Could you return the data below exactly as it appears?
········
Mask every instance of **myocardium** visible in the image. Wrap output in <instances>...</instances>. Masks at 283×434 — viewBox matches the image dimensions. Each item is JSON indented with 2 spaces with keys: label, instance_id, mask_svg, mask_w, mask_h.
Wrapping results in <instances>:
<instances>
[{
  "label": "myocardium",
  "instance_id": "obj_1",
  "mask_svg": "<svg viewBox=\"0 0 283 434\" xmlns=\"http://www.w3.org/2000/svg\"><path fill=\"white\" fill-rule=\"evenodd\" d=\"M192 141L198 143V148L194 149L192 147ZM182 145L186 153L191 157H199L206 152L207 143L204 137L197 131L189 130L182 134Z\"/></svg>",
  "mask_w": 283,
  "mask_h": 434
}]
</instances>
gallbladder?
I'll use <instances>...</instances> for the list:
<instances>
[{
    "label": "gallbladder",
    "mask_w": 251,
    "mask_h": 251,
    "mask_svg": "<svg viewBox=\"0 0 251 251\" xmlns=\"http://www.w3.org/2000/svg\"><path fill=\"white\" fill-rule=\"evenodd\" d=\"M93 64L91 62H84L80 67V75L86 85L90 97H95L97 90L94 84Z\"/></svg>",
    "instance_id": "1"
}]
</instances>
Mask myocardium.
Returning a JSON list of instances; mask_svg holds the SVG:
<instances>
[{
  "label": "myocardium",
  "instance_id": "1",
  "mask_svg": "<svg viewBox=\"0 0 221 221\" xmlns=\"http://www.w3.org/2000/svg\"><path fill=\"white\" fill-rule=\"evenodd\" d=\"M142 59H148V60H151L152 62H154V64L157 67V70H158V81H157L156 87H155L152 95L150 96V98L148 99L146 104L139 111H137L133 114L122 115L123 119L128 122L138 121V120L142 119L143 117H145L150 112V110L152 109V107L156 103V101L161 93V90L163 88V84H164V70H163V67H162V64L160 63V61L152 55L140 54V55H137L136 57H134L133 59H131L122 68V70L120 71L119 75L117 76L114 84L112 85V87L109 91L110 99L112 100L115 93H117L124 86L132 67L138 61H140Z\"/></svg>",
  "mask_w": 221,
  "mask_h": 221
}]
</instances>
········
RESULT BELOW
Mask every instance of **myocardium** visible in the image. Wrap output in <instances>...</instances>. Masks at 283×434 — viewBox matches the image dimensions. Each item is JSON indented with 2 spaces with keys: label, instance_id, mask_svg, mask_w, mask_h.
Wrapping results in <instances>:
<instances>
[{
  "label": "myocardium",
  "instance_id": "obj_1",
  "mask_svg": "<svg viewBox=\"0 0 283 434\" xmlns=\"http://www.w3.org/2000/svg\"><path fill=\"white\" fill-rule=\"evenodd\" d=\"M192 141L198 143V148L194 149L192 147ZM182 145L186 153L191 157H199L206 152L207 143L204 137L197 131L189 130L182 134Z\"/></svg>",
  "mask_w": 283,
  "mask_h": 434
}]
</instances>
gallbladder?
I'll use <instances>...</instances> for the list:
<instances>
[{
    "label": "gallbladder",
    "mask_w": 251,
    "mask_h": 251,
    "mask_svg": "<svg viewBox=\"0 0 251 251\" xmlns=\"http://www.w3.org/2000/svg\"><path fill=\"white\" fill-rule=\"evenodd\" d=\"M93 64L91 62H84L80 67V75L86 85L90 97H95L97 90L94 84Z\"/></svg>",
    "instance_id": "1"
}]
</instances>
Mask myocardium.
Returning a JSON list of instances; mask_svg holds the SVG:
<instances>
[{
  "label": "myocardium",
  "instance_id": "1",
  "mask_svg": "<svg viewBox=\"0 0 221 221\" xmlns=\"http://www.w3.org/2000/svg\"><path fill=\"white\" fill-rule=\"evenodd\" d=\"M142 59H148V60H151L152 62H154V64L157 67V70H158V81H157L156 87H155L152 95L150 96V98L148 99L146 104L139 111H137L133 114L122 115L123 119L128 122L138 121V120L142 119L143 117H145L150 112V110L152 109V107L156 103V101L161 93V90L163 88V84H164V70H163V67H162V64L160 63V61L152 55L140 54V55H137L136 57H134L133 59H131L122 68V70L120 71L119 75L117 76L114 84L112 85V87L109 91L110 99L112 100L115 93H117L124 86L132 67L138 61H140Z\"/></svg>",
  "mask_w": 221,
  "mask_h": 221
}]
</instances>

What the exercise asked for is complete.